I thought retirement would be a sort of nonstop holiday. But here I was, Friday night, dozing through a rerun of M*A*S*H* with my husband, Joe, the end of another uneventful day. An hour until bedtime. Sleep was usually the thing I looked forward to most.
My phone pinged, jolting me awake. A text from the principal of Trinity Lutheran School: “Good news! Jim’s getting his liver transplant!”
“Awesome!” I typed back. I’d done some occasional subbing for Jim Chatel’s seventh-eighth-grade class that past fall and winter when complications from a rare liver disease sidelined him. Ever since I’d kept him and his young family in my prayers.
The principal asked, “Could you take over his class till the end of the year?”
Wait. What? It was late March. There were two solid months of classes left! Maybe I wasn’t thrilled with retirement, but no way was I going back to work full-time. Even temporarily.
Before I could tell him I wasn’t interested, he’d already sent me an e-mail outlining the job. I studied the colorcoded schedule. Two other teachers would handle math and social studies. I’d teach everything else: language arts, reading literature, science, and vocabulary. He added, “If you could squeeze in a couple of art lessons each week that would be great too.”
I reminded him I knew nothing about teaching junior high. I’d taught English composition at a university. That seemed a lifetime ago before my husband was in a bike accident and suffered a traumatic brain injury, forcing me to retire to care for him. Joe was fully recovered now, but still, I was used to teaching college students, not middle schoolers. Science? Art? I wouldn’t even know where to begin.
THE PRINCIPAL NEEDED AN ANSWER by Monday. I told him I’d think about it. I knew he was in a bind if I was his choice. God, there must be someone else.

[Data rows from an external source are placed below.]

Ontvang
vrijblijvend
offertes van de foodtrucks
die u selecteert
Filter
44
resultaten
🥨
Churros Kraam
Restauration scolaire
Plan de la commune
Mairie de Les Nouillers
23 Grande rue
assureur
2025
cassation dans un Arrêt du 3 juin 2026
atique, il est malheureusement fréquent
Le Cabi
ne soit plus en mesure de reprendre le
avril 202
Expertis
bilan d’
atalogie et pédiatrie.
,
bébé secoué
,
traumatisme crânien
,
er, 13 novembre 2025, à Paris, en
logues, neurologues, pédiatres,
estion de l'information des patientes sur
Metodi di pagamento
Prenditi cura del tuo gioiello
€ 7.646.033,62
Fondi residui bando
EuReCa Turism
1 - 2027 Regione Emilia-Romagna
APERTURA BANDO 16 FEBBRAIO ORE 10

I didn’t used to be so negative. There was a time I would have jumped at something new to do. That’s what I’d thought I would find in retirement. But a lot of my energy had been consumed by caregiving. Then in January, I turned 65. My hip ached. Winter felt as if it would never end. The schools here had already had 20 snow days. Almost every day, I needed a nap. I barely left the house, except for going to church, the grocery and picking up the grands after school occasionally. I felt ancient. As if life had passed me by.
I spent the weekend telling myself all the reasons I couldn’t teach. But on Monday morning I woke with nothing to do. Nothing to look forward to. It had never been like that when I was teaching. I remembered the excitement of connecting with my students, seeing the difference I was making. I already knew the seventh and eighth graders from my times subbing. They weren’t awful. It couldn’t be worse than sitting around the house all day.

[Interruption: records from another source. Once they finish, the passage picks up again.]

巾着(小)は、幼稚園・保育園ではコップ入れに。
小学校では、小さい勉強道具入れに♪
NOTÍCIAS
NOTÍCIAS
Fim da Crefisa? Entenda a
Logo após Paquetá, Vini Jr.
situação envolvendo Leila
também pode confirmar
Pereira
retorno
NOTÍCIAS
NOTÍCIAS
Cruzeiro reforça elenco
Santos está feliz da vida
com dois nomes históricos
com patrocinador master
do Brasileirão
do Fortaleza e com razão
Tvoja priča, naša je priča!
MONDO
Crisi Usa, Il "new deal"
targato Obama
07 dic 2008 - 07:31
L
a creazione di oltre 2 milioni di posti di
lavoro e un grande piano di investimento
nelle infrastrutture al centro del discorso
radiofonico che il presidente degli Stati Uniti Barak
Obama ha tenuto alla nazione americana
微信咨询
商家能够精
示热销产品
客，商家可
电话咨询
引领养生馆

I texted the principal: “Okay. Here’s hoping I don’t completely derail their education.” He responded with a laughing-out-loud emoji. I didn’t have the heart to tell him I wasn’t joking.
My first day would be Monday, April 15, the day of Jim’s surgery. The night before, my stomach was in knots. “Don’t worry,” Joe said. “You know what you’re doing.” But did I? I hadn’t as much as made up a lesson plan in seven years. I stayed up late reading and rereading the textbooks.
I woke early the next morning to a ping from my phone. “No school due to the snow.” A reprieve. That evening came news that Jim’s surgery had been a success. I reminded myself that’s really why I was doing this.